> [Task item]: The word "GraphHopper" marks the lines you need; copy each of them from the data.
*** Entries supplied ***
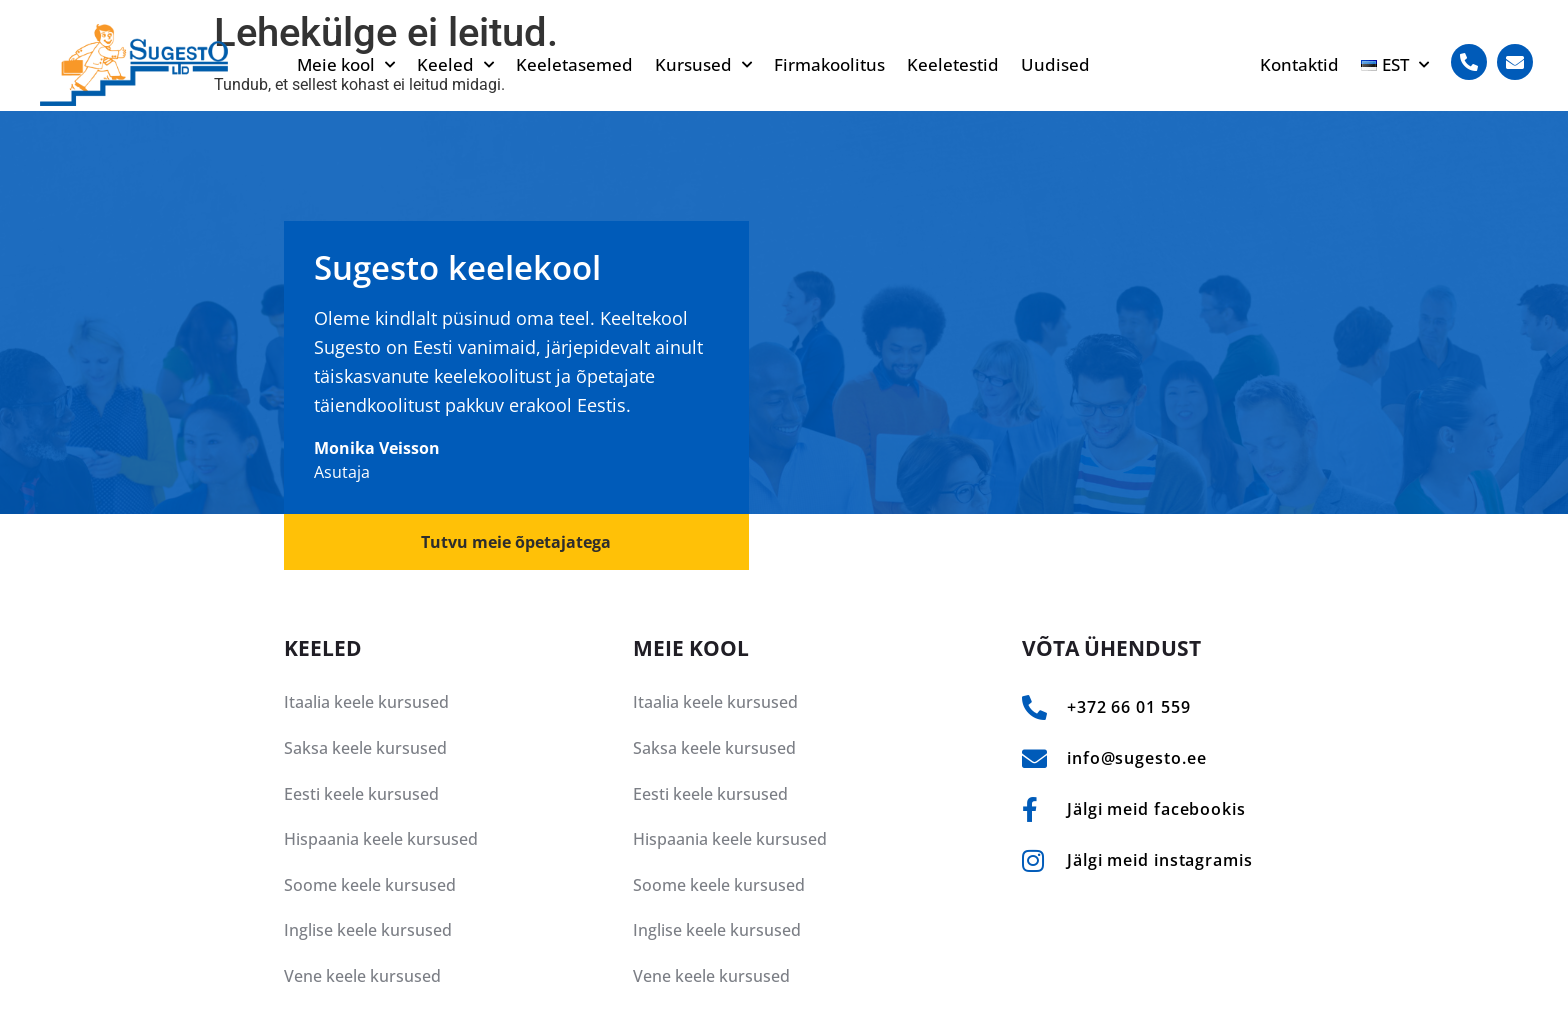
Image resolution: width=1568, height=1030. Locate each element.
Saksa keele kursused (365, 748)
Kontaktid (1299, 64)
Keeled (455, 65)
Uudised (1055, 64)
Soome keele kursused (370, 885)
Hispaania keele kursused (381, 839)
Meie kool (346, 65)
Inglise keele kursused (368, 930)
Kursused (703, 65)
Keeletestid (953, 64)
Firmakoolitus (829, 64)
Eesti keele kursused (361, 794)
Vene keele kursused (362, 976)
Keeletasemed (574, 64)
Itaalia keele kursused (366, 702)
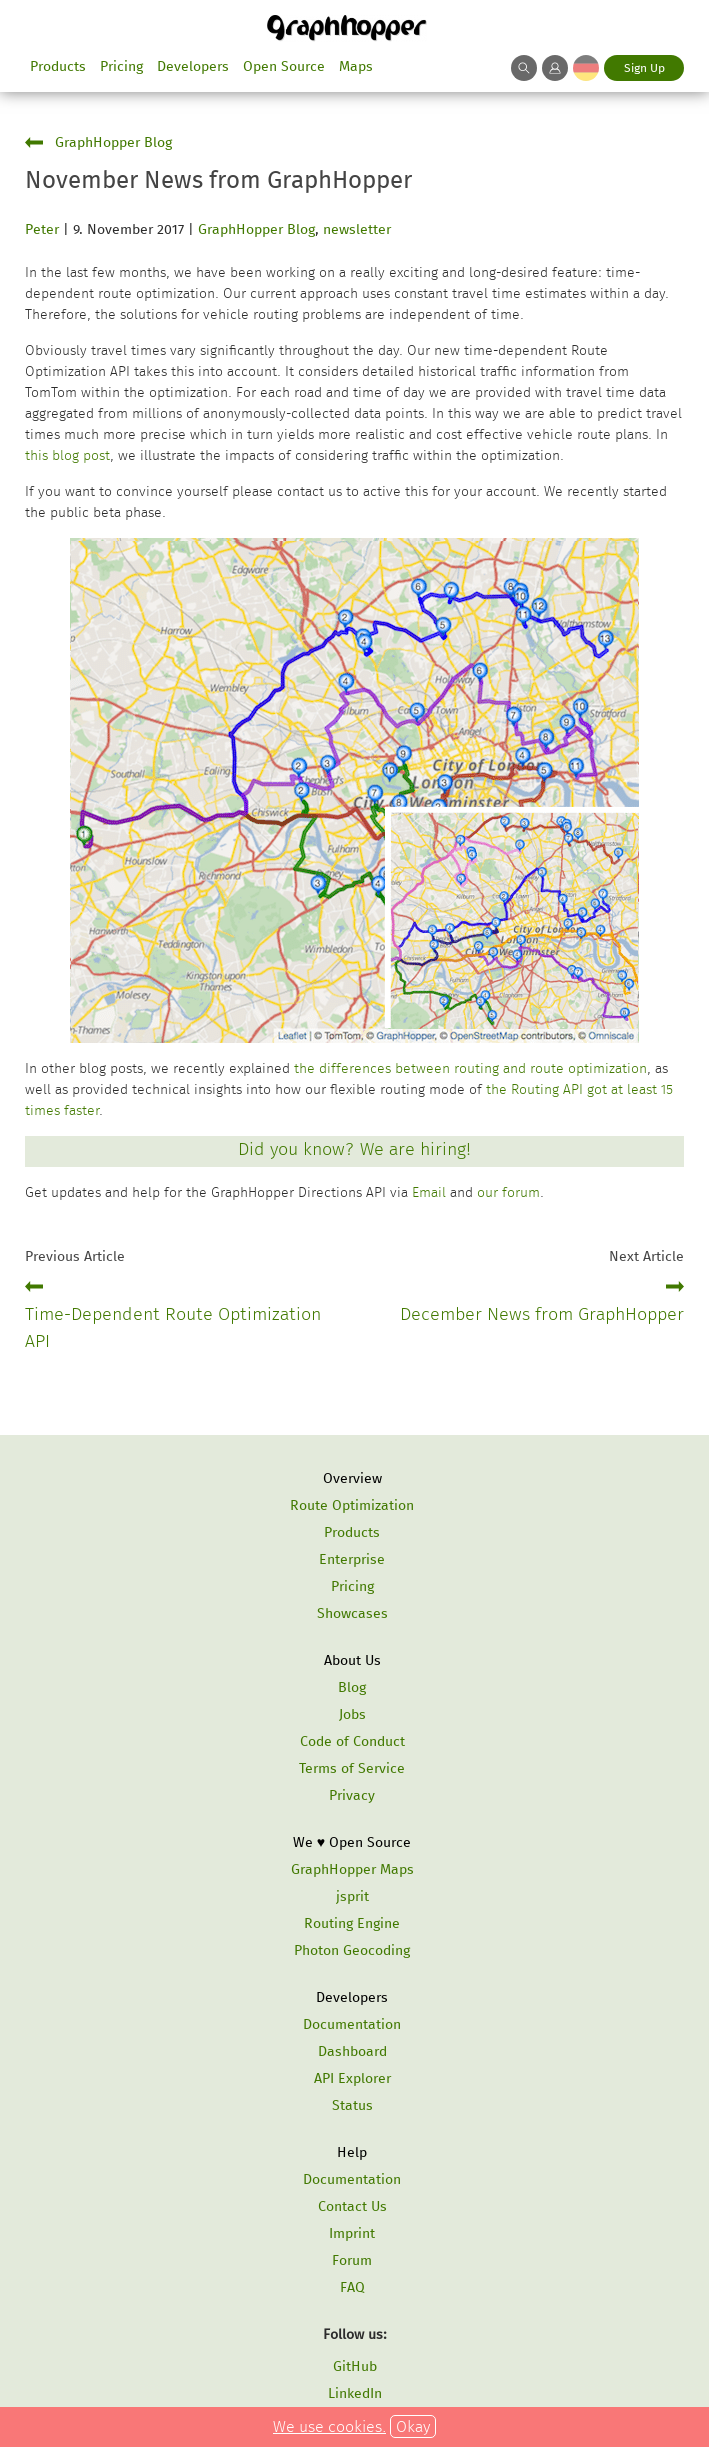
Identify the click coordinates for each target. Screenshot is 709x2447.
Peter (42, 229)
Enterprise (352, 1559)
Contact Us (352, 2206)
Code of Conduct (352, 1741)
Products (58, 66)
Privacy (352, 1795)
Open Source (284, 66)
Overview (352, 1478)
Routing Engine (352, 1923)
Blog (352, 1687)
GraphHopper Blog (113, 142)
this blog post (67, 455)
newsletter (357, 229)
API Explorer (352, 2078)
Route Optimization (352, 1505)
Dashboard (352, 2051)
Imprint (352, 2233)
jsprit (352, 1896)
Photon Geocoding (352, 1950)
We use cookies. (329, 2426)
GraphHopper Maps (352, 1869)
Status (352, 2105)
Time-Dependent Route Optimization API (173, 1327)
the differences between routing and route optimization (470, 1068)
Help (352, 2152)
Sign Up (644, 68)
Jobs (352, 1714)
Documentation (352, 2024)
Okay (413, 2426)
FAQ (352, 2287)
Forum (352, 2260)
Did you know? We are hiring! (354, 1149)
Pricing (121, 66)
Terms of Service (352, 1768)
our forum (508, 1192)
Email (429, 1192)
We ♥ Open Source (352, 1842)
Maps (356, 66)
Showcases (352, 1613)
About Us (352, 1660)
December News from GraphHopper (542, 1314)
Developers (193, 66)
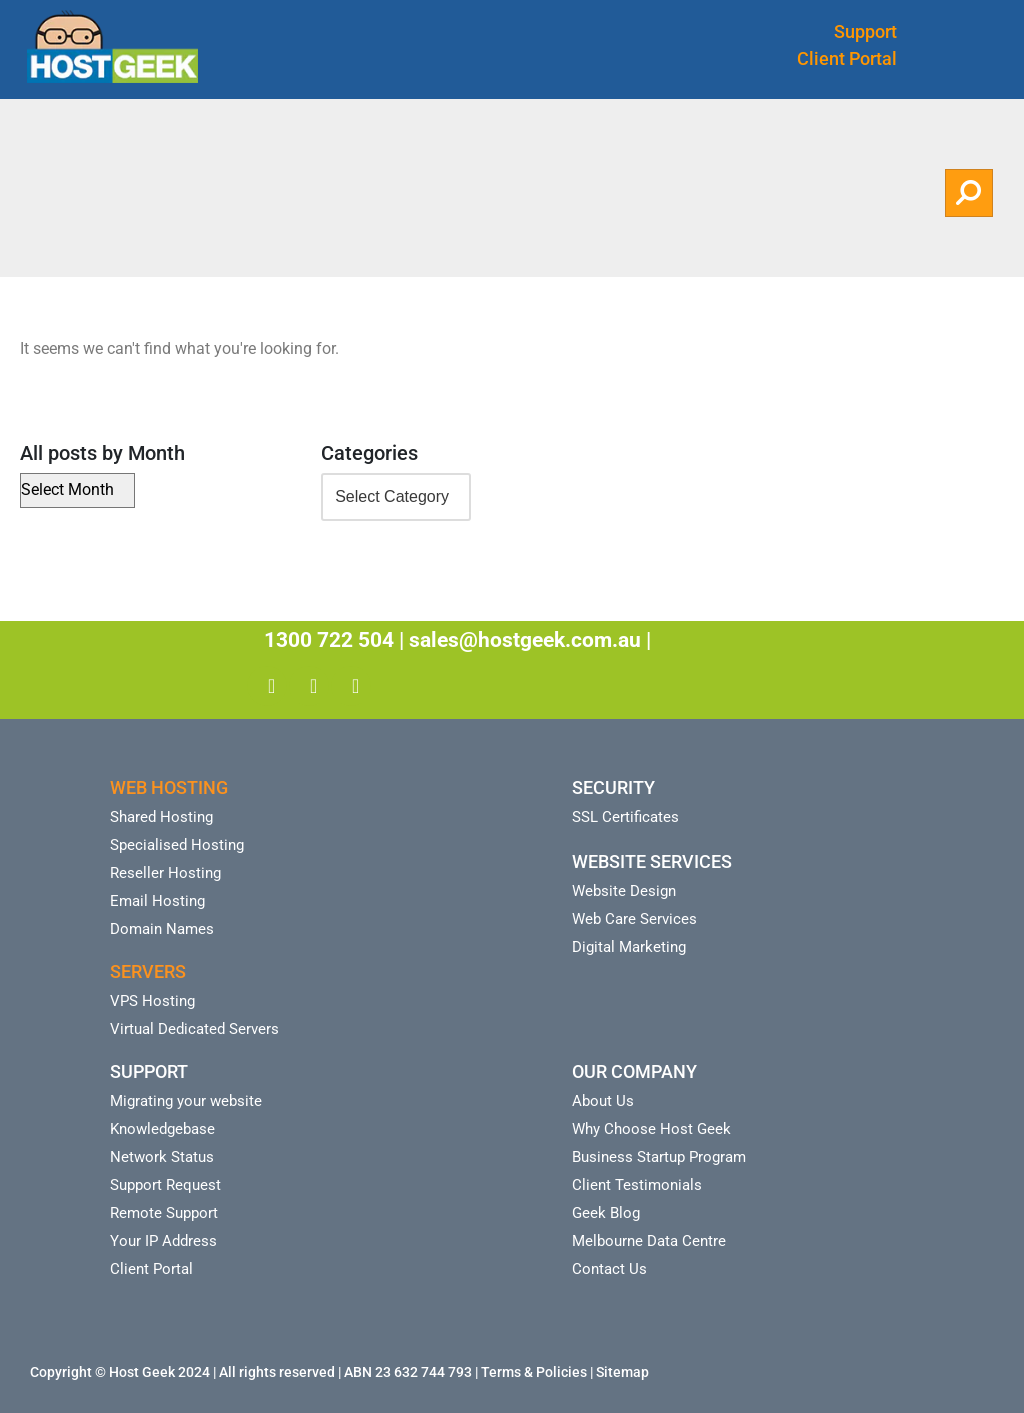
*** End of Entries supplied ***
> [Response area]:
GraphHopper Blog (113, 142)
GraphHopper Maps (352, 1869)
December News from GraphHopper (542, 1314)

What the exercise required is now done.